## What to do:
Look below for the line that contains "Tổng Biên tập: NGÔ THIỆU PHONG", and write out exactly that line and all remaining lines of the listing, omitting pictures.

## Data records:
################

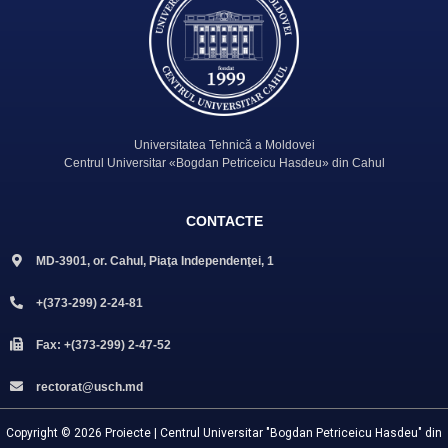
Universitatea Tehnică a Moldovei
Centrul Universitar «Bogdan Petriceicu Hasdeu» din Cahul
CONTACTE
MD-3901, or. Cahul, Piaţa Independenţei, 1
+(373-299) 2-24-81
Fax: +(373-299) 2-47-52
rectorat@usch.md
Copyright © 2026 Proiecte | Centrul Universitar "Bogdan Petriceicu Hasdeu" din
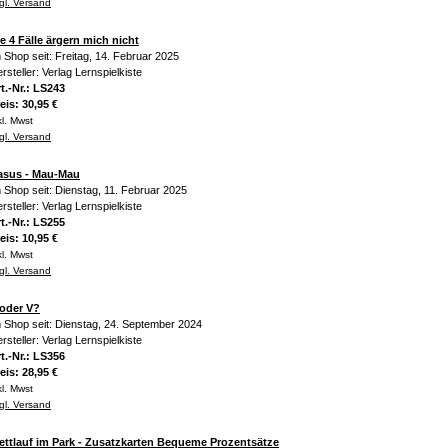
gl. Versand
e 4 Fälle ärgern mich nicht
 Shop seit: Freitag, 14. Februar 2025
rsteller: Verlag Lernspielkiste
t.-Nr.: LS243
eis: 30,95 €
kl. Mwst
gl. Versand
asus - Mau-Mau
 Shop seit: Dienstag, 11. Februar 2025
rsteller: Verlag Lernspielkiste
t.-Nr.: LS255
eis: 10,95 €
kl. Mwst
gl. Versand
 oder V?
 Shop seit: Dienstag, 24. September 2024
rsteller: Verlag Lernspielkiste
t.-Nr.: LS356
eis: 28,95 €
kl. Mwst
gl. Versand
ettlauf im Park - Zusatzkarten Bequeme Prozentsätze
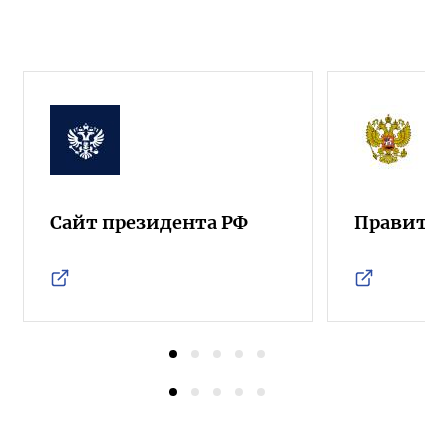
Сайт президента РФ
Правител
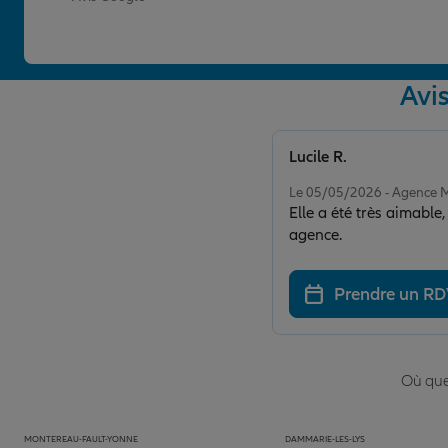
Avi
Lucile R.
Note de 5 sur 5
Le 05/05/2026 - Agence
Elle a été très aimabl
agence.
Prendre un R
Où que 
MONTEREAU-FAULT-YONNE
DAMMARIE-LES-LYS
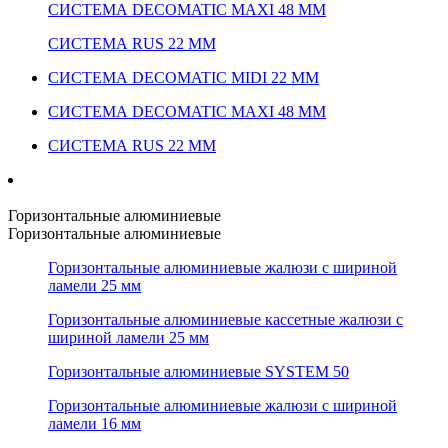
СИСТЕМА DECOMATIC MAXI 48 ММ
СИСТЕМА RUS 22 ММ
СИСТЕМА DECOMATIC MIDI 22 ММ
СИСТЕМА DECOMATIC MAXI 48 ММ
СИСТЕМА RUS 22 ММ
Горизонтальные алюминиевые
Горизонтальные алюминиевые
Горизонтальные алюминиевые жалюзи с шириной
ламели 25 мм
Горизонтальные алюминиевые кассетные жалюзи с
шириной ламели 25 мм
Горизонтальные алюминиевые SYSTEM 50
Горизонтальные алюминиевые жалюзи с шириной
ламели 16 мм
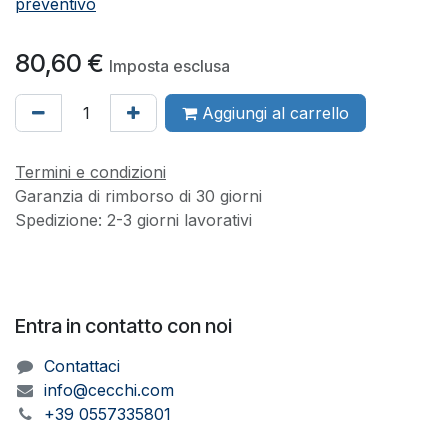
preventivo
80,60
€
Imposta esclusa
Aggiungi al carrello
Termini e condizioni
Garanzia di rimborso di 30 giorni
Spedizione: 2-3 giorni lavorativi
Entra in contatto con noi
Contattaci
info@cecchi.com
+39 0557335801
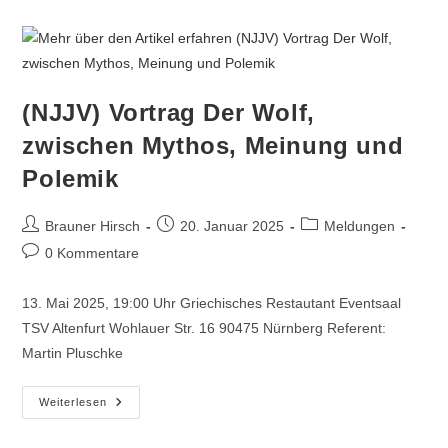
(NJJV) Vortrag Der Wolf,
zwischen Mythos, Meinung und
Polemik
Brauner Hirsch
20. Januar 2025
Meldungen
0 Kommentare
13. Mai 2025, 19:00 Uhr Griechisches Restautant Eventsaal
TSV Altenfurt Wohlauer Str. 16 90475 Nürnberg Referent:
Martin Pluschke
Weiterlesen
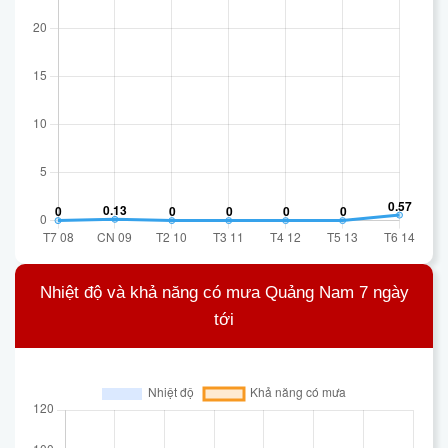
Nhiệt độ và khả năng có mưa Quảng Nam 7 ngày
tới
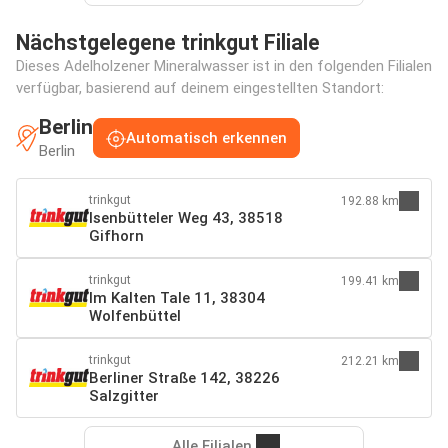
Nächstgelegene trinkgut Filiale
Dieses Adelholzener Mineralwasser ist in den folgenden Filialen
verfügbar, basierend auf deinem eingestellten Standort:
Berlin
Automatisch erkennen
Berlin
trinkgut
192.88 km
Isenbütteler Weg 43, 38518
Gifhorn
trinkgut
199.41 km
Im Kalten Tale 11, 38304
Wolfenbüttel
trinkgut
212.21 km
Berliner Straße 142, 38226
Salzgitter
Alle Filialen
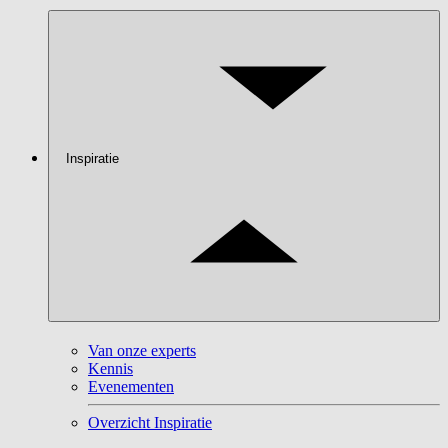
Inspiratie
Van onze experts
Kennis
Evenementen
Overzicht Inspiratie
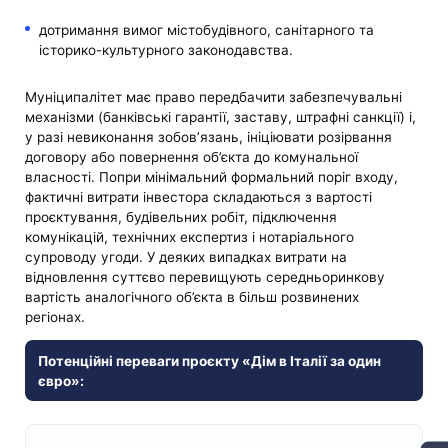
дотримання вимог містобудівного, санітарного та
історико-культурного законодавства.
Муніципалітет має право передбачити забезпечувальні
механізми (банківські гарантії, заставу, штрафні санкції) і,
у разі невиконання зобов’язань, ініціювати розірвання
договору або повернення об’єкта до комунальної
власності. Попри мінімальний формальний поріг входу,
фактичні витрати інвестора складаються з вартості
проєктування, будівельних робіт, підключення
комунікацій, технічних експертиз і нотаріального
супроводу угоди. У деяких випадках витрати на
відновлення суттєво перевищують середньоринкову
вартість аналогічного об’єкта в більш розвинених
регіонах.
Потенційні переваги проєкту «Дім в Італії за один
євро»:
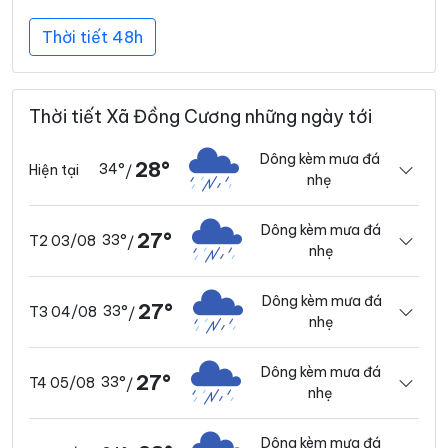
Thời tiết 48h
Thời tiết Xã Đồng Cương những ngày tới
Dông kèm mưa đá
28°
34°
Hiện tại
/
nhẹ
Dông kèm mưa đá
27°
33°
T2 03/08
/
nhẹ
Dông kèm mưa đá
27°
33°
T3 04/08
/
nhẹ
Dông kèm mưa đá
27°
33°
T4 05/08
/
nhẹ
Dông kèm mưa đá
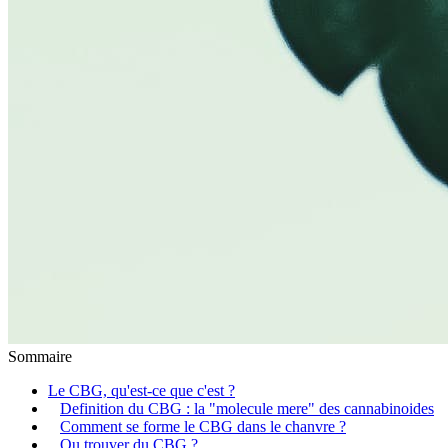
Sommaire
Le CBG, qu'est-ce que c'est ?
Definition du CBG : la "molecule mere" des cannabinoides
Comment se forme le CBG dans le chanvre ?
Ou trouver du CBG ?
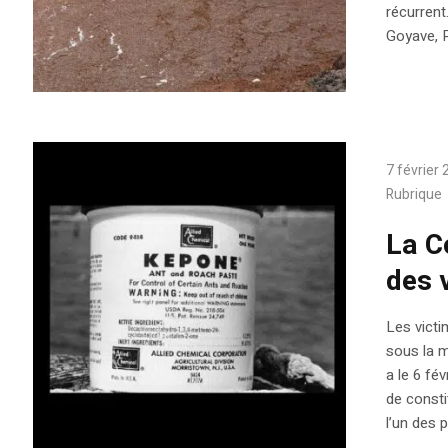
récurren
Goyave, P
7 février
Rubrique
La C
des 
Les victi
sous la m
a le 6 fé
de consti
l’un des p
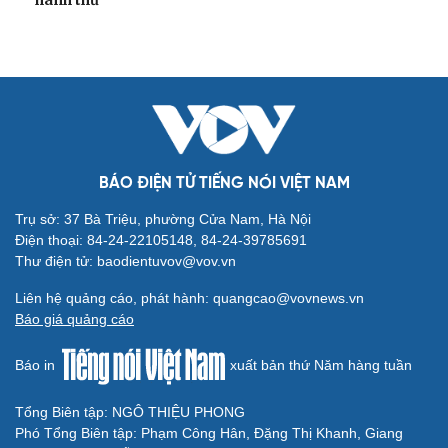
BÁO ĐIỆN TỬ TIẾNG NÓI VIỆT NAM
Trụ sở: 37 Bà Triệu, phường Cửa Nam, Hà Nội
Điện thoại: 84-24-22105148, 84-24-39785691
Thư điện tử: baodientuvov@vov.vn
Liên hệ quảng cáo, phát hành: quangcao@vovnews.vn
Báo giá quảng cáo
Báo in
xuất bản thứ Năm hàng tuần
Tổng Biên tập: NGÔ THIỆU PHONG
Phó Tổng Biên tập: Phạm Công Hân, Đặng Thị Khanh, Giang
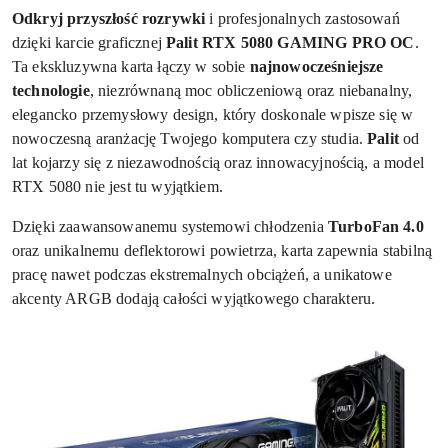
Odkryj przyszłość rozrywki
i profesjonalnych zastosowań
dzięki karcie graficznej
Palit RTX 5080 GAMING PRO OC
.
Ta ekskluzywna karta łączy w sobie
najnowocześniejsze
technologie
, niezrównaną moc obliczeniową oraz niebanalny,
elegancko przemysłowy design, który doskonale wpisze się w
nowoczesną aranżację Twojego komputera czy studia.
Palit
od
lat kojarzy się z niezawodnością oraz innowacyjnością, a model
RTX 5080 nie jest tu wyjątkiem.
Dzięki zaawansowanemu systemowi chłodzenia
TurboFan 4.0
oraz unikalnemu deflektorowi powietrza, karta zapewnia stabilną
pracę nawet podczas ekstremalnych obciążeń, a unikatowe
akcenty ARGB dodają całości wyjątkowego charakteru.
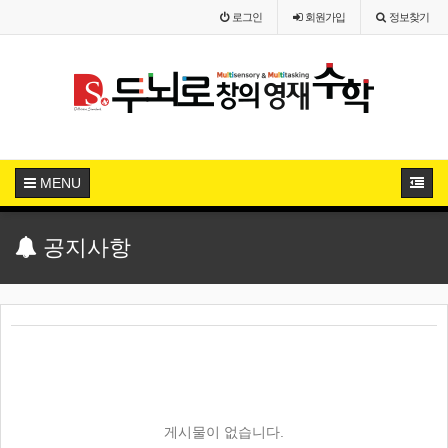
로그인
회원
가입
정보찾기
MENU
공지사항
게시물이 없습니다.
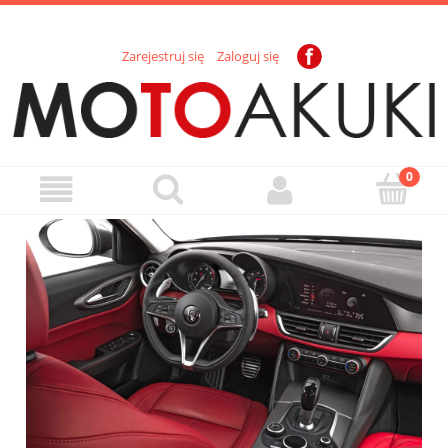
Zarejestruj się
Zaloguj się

################

## Written answer:
Tổng Biên tập: NGÔ THIỆU PHONG
Phó Tổng Biên tập: Phạm Công Hân, Đặng Thị Khanh, Giang
Odkryj przyszłość rozrywki
i profesjonalnych zastosowań
dzięki karcie graficznej
Palit RTX 5080 GAMING PRO OC
.
Ta ekskluzywna karta łączy w sobie
najnowocześniejsze
technologie
, niezrównaną moc obliczeniową oraz niebanalny,
elegancko przemysłowy design, który doskonale wpisze się w
nowoczesną aranżację Twojego komputera czy studia.
Palit
od
lat kojarzy się z niezawodnością oraz innowacyjnością, a model
RTX 5080 nie jest tu wyjątkiem.
Dzięki zaawansowanemu systemowi chłodzenia
TurboFan 4.0
oraz unikalnemu deflektorowi powietrza, karta zapewnia stabilną
pracę nawet podczas ekstremalnych obciążeń, a unikatowe
akcenty ARGB dodają całości wyjątkowego charakteru.
로그인
회원
가입
정보찾기
MENU
공지사항
게시물이 없습니다.
Zarejestruj się
Zaloguj się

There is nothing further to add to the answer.